Arrival date: 12 May 2024
Workshop and conference: 13 - 17 May 2024
Departure date: 18 May 2024

Workshop abstracts

Sergio Estrada

Title: One sided periodic cotorsion pairs and Gorenstein homological algebra

Abstract: During the last few decades, complete cotorsion pairs have proven to be a highly useful tool in approximation theory. Additionally, properties of cycles of acyclic complexes, or in module-theoretic terms, properties of periodic modules with respect to a class, have gained popularity recently due to, among others, their applications in the study of homotopy categories. In these lectures, we focus on complete cotorsion pairs for which one of the involved classes satisfies specific periodic properties. We will show that there are natural Gorenstein global invariants attached to them and characterize when these global invariants are finite. The theory has applications from different directions: on one side, we establish Gorenstein analogues of classic results in absolute homological algebra by Stenström, Jensen, and Osofsky; on the other hand, we identify new classes of rings for which the class of Gorenstein projective modules is special precovering. We will also exhibit an Iyengar-Krause kind of equivalence for rings with finite Gorenstein weak global dimension. The talks are based on joint works with Lars Winther Christensen, Alina Iacob, Li Liang, Peder Thompson, and Junpeng Wang.

Lorna Gregory

Title: An Introduction to Model Theory for Representation Theory

Abstract:The interests of algebraists and model theorists often coincide. This is particularly true for Model Theory of Modules (over finite-dimensional algebras) where many concepts can be translated into and from purely algebraic statements. However, in doing so, some intuition and meaning is often lost.
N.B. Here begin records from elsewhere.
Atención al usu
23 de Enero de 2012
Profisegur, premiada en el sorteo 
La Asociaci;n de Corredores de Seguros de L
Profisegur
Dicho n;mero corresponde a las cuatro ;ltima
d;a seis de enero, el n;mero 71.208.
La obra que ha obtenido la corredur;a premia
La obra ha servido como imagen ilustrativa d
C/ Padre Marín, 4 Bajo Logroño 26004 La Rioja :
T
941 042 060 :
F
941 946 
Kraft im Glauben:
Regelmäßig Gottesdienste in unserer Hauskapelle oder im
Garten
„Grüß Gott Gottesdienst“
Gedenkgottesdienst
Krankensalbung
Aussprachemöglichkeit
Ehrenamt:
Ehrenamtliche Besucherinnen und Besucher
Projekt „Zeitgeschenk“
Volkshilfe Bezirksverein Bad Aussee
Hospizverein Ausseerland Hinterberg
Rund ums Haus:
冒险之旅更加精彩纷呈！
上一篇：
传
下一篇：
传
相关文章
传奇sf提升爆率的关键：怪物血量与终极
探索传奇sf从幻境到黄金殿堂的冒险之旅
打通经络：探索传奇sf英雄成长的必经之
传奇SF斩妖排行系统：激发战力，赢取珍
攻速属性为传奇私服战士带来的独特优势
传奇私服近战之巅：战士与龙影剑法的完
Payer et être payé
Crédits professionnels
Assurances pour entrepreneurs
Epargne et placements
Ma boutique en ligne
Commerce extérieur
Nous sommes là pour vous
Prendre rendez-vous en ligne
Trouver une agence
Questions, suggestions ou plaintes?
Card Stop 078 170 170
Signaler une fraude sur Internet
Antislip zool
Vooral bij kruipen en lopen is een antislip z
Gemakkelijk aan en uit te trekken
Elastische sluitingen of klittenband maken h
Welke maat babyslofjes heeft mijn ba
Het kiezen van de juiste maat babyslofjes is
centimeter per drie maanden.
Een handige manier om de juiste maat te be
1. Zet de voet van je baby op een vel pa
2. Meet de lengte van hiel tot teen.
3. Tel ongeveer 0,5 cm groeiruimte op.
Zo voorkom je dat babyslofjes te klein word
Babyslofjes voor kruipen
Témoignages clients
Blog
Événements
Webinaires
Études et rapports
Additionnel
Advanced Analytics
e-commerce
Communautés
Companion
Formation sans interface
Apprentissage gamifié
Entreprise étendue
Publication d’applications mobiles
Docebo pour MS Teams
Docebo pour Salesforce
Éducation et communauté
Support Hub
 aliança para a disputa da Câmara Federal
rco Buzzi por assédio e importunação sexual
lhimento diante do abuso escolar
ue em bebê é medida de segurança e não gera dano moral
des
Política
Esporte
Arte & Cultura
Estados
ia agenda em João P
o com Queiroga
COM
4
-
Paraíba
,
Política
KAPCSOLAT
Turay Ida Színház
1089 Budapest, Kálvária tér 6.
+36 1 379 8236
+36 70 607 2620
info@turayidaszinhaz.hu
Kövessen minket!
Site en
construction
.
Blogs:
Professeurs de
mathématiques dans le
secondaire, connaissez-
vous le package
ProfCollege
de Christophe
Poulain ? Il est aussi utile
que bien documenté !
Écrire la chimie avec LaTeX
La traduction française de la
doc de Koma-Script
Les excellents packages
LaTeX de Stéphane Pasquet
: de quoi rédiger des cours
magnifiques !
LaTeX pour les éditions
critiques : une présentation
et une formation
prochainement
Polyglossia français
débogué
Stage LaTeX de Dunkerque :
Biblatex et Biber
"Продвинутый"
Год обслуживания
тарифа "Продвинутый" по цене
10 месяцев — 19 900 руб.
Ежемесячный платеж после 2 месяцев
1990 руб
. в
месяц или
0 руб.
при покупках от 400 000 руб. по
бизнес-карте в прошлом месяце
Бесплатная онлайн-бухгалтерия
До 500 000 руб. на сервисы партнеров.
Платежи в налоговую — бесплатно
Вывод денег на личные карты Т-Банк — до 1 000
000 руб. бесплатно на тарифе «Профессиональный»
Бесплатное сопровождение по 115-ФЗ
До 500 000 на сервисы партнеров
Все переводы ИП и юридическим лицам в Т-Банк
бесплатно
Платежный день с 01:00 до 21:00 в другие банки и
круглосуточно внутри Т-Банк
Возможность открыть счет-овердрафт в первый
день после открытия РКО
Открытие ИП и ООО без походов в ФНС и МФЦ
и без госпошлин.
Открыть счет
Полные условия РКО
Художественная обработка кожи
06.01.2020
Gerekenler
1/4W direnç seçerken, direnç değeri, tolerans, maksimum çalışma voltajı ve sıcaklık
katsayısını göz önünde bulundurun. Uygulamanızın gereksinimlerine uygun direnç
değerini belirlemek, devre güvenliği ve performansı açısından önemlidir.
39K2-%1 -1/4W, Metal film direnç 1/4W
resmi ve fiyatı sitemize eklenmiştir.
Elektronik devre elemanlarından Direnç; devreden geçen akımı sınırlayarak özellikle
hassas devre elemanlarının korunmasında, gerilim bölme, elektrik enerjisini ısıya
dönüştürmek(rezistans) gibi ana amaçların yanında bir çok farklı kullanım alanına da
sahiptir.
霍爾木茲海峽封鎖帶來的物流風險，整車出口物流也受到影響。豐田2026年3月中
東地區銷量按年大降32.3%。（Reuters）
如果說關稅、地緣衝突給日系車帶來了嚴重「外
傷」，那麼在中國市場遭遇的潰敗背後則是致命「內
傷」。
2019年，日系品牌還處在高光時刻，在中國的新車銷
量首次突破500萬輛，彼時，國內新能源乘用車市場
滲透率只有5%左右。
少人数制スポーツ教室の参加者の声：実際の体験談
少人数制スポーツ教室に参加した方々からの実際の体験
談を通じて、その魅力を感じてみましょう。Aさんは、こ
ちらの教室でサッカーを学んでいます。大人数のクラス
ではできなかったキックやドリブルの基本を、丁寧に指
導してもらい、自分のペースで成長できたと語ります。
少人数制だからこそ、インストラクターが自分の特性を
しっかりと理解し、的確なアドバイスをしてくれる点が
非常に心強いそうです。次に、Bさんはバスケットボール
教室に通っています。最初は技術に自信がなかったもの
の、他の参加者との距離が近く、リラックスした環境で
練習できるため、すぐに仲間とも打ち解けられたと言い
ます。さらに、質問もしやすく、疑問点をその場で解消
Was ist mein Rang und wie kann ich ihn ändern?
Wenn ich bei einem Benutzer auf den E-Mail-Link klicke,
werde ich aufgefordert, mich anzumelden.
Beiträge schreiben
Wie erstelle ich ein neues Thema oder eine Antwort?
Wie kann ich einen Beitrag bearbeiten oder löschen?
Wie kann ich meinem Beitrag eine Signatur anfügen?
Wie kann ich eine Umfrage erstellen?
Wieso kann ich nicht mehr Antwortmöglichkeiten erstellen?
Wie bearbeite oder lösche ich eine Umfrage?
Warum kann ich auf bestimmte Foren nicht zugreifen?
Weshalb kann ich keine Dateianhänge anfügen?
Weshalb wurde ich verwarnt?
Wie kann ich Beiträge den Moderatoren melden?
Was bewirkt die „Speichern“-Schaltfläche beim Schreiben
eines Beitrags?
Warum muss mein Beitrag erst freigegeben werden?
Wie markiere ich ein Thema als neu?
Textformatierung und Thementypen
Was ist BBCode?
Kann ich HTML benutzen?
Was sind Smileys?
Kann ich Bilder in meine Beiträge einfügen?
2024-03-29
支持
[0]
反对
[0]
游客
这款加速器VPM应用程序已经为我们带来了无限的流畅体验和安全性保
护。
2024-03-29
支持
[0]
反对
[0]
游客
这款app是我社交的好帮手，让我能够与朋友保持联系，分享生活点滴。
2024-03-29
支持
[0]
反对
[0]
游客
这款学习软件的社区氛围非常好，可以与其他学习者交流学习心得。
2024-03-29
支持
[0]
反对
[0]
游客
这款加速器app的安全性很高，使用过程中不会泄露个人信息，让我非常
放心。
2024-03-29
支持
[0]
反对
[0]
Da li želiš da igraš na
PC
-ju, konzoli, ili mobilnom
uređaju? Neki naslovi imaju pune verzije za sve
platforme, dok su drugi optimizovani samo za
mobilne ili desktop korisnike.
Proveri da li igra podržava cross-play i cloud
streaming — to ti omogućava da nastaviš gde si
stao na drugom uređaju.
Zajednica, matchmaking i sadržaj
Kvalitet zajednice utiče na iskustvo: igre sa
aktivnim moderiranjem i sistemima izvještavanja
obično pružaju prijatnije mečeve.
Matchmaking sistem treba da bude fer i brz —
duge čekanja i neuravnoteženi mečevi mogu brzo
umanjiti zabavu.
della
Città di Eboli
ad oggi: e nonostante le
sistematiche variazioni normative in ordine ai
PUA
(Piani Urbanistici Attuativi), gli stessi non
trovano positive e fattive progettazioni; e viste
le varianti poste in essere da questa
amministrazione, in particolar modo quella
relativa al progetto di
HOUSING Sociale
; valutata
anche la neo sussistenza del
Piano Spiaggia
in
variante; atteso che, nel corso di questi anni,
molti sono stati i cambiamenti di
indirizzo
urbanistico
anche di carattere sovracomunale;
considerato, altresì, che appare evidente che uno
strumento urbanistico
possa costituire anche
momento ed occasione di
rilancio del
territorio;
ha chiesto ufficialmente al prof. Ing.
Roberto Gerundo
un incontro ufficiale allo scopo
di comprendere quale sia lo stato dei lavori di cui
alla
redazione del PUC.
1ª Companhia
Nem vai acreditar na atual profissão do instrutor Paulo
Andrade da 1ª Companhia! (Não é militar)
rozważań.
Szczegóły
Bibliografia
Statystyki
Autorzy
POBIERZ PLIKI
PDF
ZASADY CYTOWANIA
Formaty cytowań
These talks will serve two purposes. Firstly, they will give a brief introduction to Model Theory with a focus on tools and ideas that may be useful to algebraists. Secondly, they will explain the model theoretic importance of purity and roots of the Ziegler spectrum.

Ivo Herzog

Title: Salce's Lemma

Abstract: Salce's Lemma, which states that a cotorsion pair is special precovering if and only if it is special preenveloping, may be regarded as the fundamental theorem of approximation theory. It provides a genuine transfer principle for proving results about one side of a complete cotorsion pair in terms of the other. In these two talks, we will give examples of this phenomenon, beginning with the proof of the Flat Cover Conjecture.

A slight variation of that proof gives rise to the notion of a special phantom precover, which serves as the inspiration for Ideal Approximation Theory, a generalization of the classical theory whose fundamental theorem is an ideal version of Salce's Lemma. We will describe the proof and show how it may be used 1) to prove the Benson-Gnacadja Conjecture for finite groups rings and 2) to show that if R is a ring whose pure-projective left modules are closed under extension, then every FP-projective left R-module is pure-projective. This is the dual of the result - due to Xu - that over a ring whose pure-injective modules are closed under extension, every cotorsion module is pure-injective.

Henning Krause

Title: Pure-injectives in triangulated categories

Abstract: For compactly generated triangulated categories, experience shows that many of the objects of interest are pure-injective. My lectures will be devoted to a systematic analysis of pure-injectives, illustrated (and also motivated) by various examples from representation theory.